Dataset entries
'''

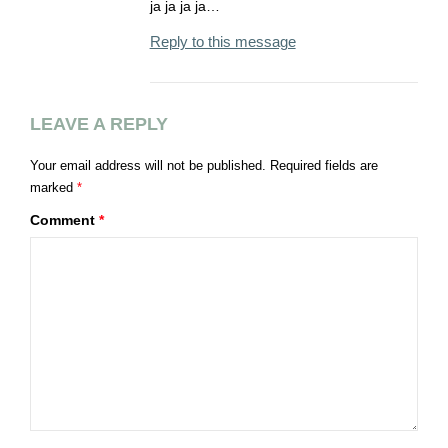
ja ja ja ja…
Reply to this message
LEAVE A REPLY
Your email address will not be published.
Required fields are
marked
*
Comment
*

'''

With the images removed, give back every entry exactly as shown.

=== Response area ===
ja ja ja ja…
Reply to this message
LEAVE A REPLY
Your email address will not be published.
Required fields are
marked
*
Comment
*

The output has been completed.